# Exercise prompt
Quote the records exactly, starting at the first line and stopping after the line with "a Wharton professor"; skip the pictures.

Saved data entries
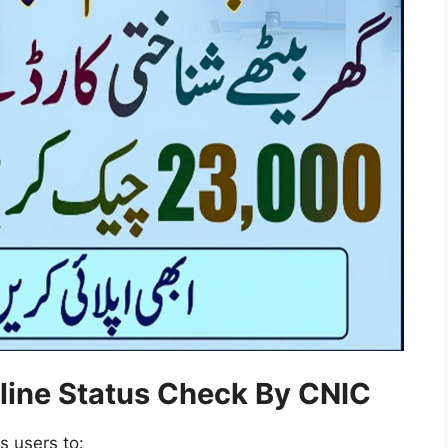
line Status Check By CNIC
ws users to:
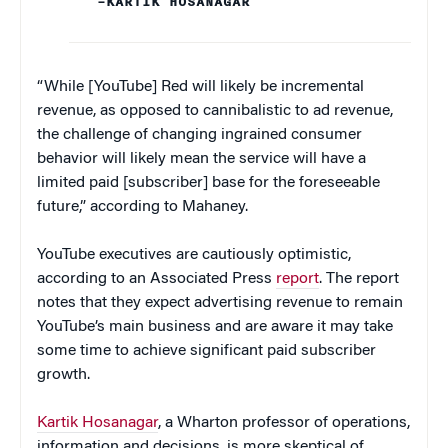
–KARTIK HOSANAGAR
“While [YouTube] Red will likely be incremental
revenue, as opposed to cannibalistic to ad revenue,
the challenge of changing ingrained consumer
behavior will likely mean the service will have a
limited paid [subscriber] base for the foreseeable
future,” according to Mahaney.
YouTube executives are cautiously optimistic,
according to an Associated Press
report
. The report
notes that they expect advertising revenue to remain
YouTube’s main business and are aware it may take
some time to achieve significant paid subscriber
growth.
Kartik Hosanagar
, a Wharton professor of operations,
information and decisions, is more skeptical of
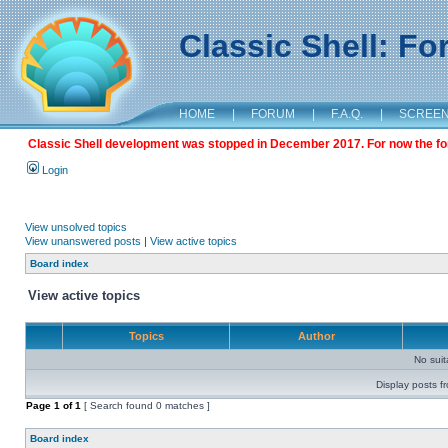
Classic Shell: F
HOME
|
FORUM
|
F.A.Q.
|
SCREE
Classic Shell development was stopped in December 2017. For now the foru
Login
View unsolved topics
View unanswered posts
|
View active topics
Board index
View active topics
Topics
Author
No sui
Display posts f
Page
1
of
1
[ Search found 0 matches ]
Board index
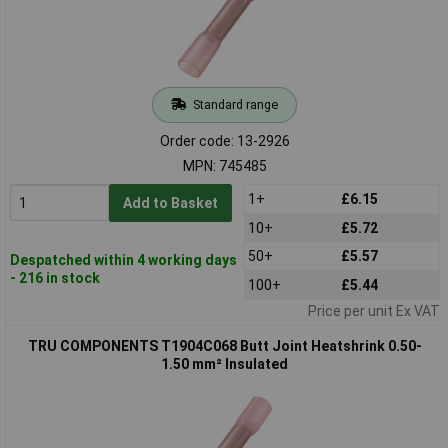
Standard range
Order code: 13-2926
MPN: 745485
1+
£6.15
Add to Basket
10+
£5.72
50+
£5.57
Despatched within 4 working days
- 216 in stock
100+
£5.44
Price per unit Ex VAT
TRU COMPONENTS T1904C068 Butt Joint Heatshrink 0.50-
1.50 mm² Insulated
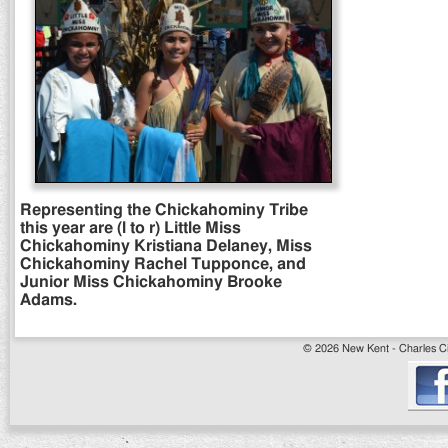
Representing the Chickahominy Tribe
this year are (l to r) Little Miss
Chickahominy Kristiana Delaney, Miss
Chickahominy Rachel Tupponce, and
Junior Miss Chickahominy Brooke
Adams.
© 2026 New Kent - Charles Cit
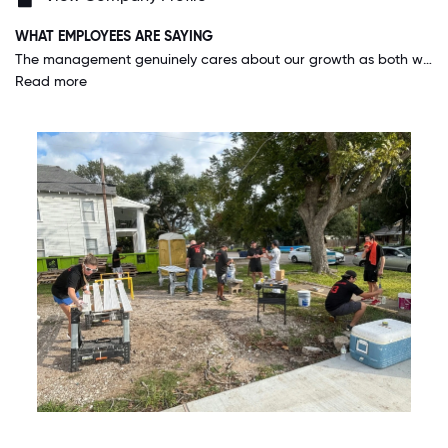
WHAT EMPLOYEES ARE SAYING
The management genuinely cares about our growth as both workers and people. My manager and one of the founders have both taken their time to sit down with me one on one and teach me, ask how they can best support me, and offer constructive advice on how to get the most out of my position.
Read more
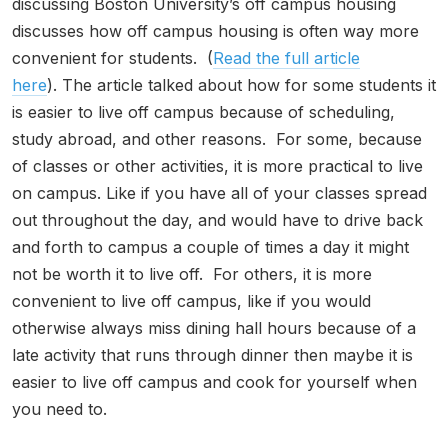
discussing Boston University’s off campus housing
discusses how off campus housing is often way more
convenient for students. (
Read the full article
here
). The article talked about how for some students it
is easier to live off campus because of scheduling,
study abroad, and other reasons. For some, because
of classes or other activities, it is more practical to live
on campus. Like if you have all of your classes spread
out throughout the day, and would have to drive back
and forth to campus a couple of times a day it might
not be worth it to live off. For others, it is more
convenient to live off campus, like if you would
otherwise always miss dining hall hours because of a
late activity that runs through dinner then maybe it is
easier to live off campus and cook for yourself when
you need to.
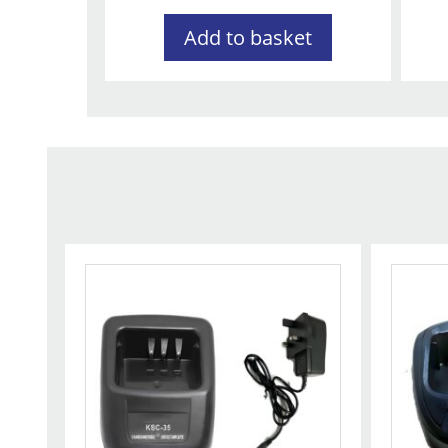
Add to basket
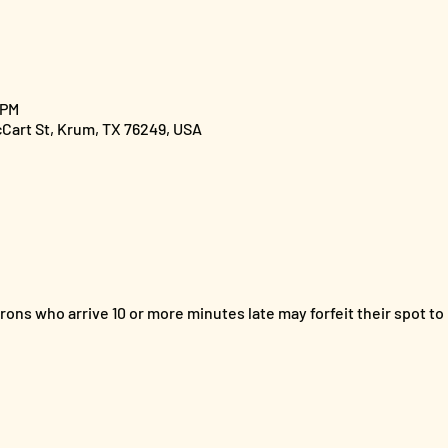
 PM
cCart St, Krum, TX 76249, USA
ons who arrive 10 or more minutes late may forfeit their spot to 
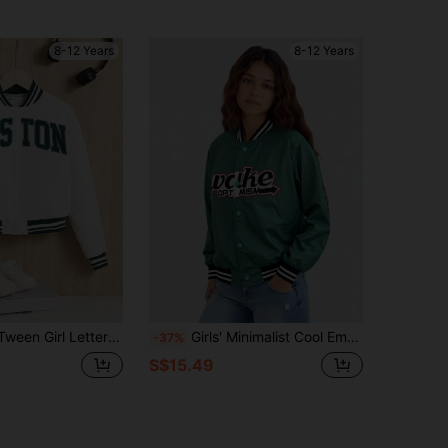
8-12 Years
8-12 Years
ter Patched Striped Trim Quilted Varsity Jacket
Girls' Minimalist Cool Embroidery Mint Green Varsity Jacket,Autumn Casual School Back-To-School Satin Letterman Bomber Jacket With Snap Buttons
-37%
S$15.49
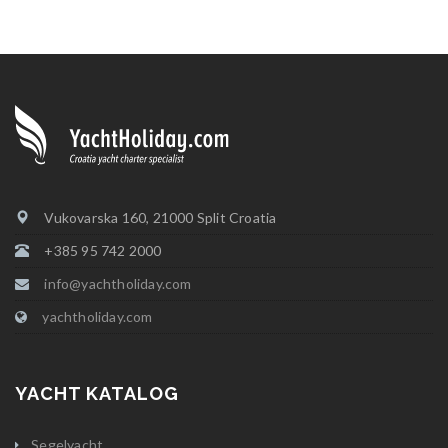
Vukovarska 160, 21000 Split Croatia
+385 95 742 2000
info@yachtholiday.com
yachtholiday.com
YACHT KATALOG
Segelyacht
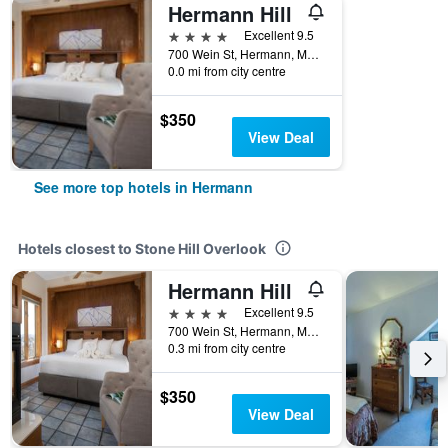
Hermann Hill
4 stars
Excellent 9.5
700 Wein St, Hermann, MO, United States
0.0 mi from city centre
$350
View Deal
See more top hotels in Hermann
Hotels closest to Stone Hill Overlook
Hermann Hill
4 stars
Excellent 9.5
700 Wein St, Hermann, MO, United States
0.3 mi from city centre
$350
View Deal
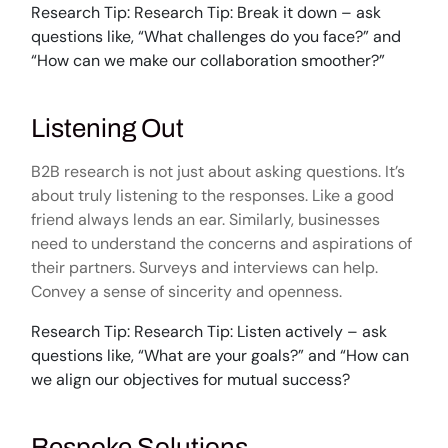
Research Tip: Research Tip: Break it down – ask
questions like, “What challenges do you face?” and
“How can we make our collaboration smoother?”
Listening Out
B2B research is not just about asking questions. It’s
about truly listening to the responses. Like a good
friend always lends an ear. Similarly, businesses
need to understand the concerns and aspirations of
their partners. Surveys and interviews can help.
Convey a sense of sincerity and openness.
Research Tip: Research Tip: Listen actively – ask
questions like, “What are your goals?” and “How can
we align our objectives for mutual success?
Bespoke Solutions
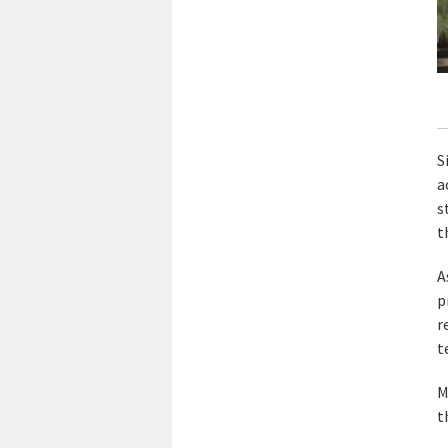
S
a
s
t
A
p
r
t
M
t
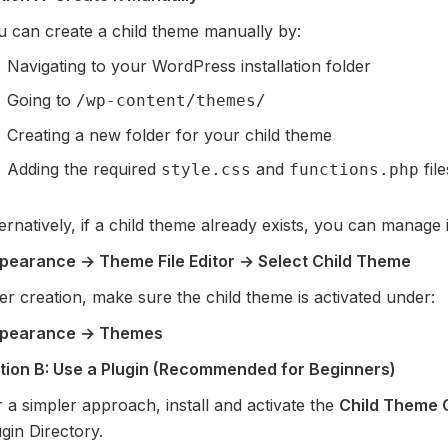
u can create a child theme manually by:
Navigating to your WordPress installation folder
Going to
/wp-content/themes/
Creating a new folder for your child theme
Adding the required
and
file
style.css
functions.php
ernatively, if a child theme already exists, you can manage it
pearance → Theme File Editor → Select Child Theme
er creation, make sure the child theme is activated under:
pearance → Themes
tion B: Use a Plugin (Recommended for Beginners)
 a simpler approach, install and activate the
Child Theme 
gin Directory.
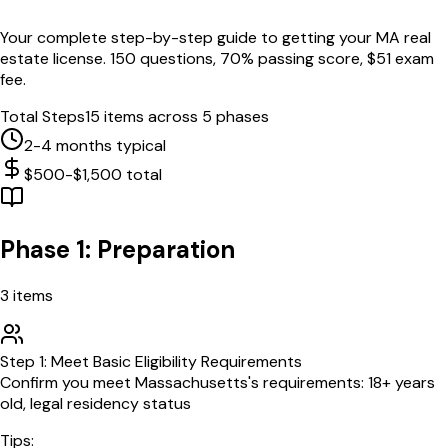
Your complete step-by-step guide to getting your
MA
real
estate license.
150
questions,
70
% passing score, $
51
exam
fee.
Total Steps
15
items across 5 phases
2-4 months typical
$500-$1,500 total
Phase 1: Preparation
3
items
Step
1
:
Meet Basic Eligibility Requirements
Confirm you meet Massachusetts's requirements: 18+ years
old, legal residency status
Tips:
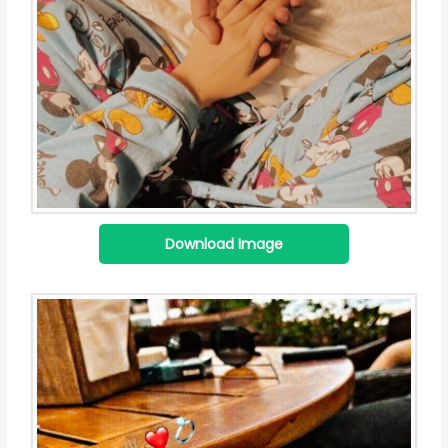
Download Image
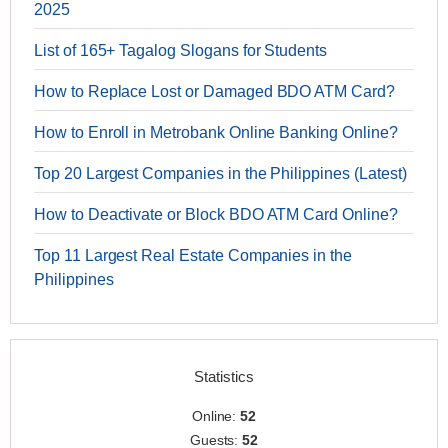
2025
List of 165+ Tagalog Slogans for Students
How to Replace Lost or Damaged BDO ATM Card?
How to Enroll in Metrobank Online Banking Online?
Top 20 Largest Companies in the Philippines (Latest)
How to Deactivate or Block BDO ATM Card Online?
Top 11 Largest Real Estate Companies in the
Philippines
Statistics
Online:
52
Guests:
52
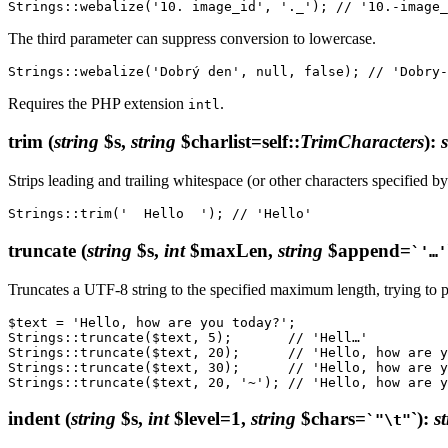
The third parameter can suppress conversion to lowercase.
Requires the PHP extension
.
intl
trim
(
string
$s,
string
$charlist=self::
TrimCharacters
)
:
Strips leading and trailing whitespace (or other characters specified 
truncate
(
string
$s,
int
$maxLen,
string
$append=
`'…'
Truncates a UTF-8 string to the specified maximum length, trying to pre
$text = 'Hello, how are you today?';

Strings::truncate($text, 5);       // 'Hell…'

Strings::truncate($text, 20);      // 'Hello, how are y
Strings::truncate($text, 30);      // 'Hello, how are y
indent
(
string
$s,
int
$level=1,
string
$chars=
`)
:
s
`"\t"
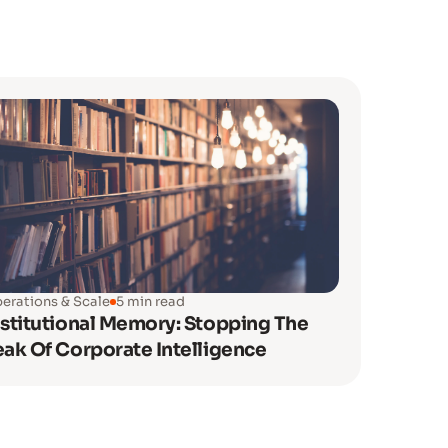
erations & Scale
5 min read
nstitutional Memory: Stopping The
eak Of Corporate Intelligence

# Exercise response
line Status Check By CNIC
ws users to:
–KARTIK HOSANAGAR
“While [YouTube] Red will likely be incremental
revenue, as opposed to cannibalistic to ad revenue,
the challenge of changing ingrained consumer
behavior will likely mean the service will have a
limited paid [subscriber] base for the foreseeable
future,” according to Mahaney.
YouTube executives are cautiously optimistic,
according to an Associated Press
report
. The report
notes that they expect advertising revenue to remain
YouTube’s main business and are aware it may take
some time to achieve significant paid subscriber
growth.
Kartik Hosanagar
, a Wharton professor of operations,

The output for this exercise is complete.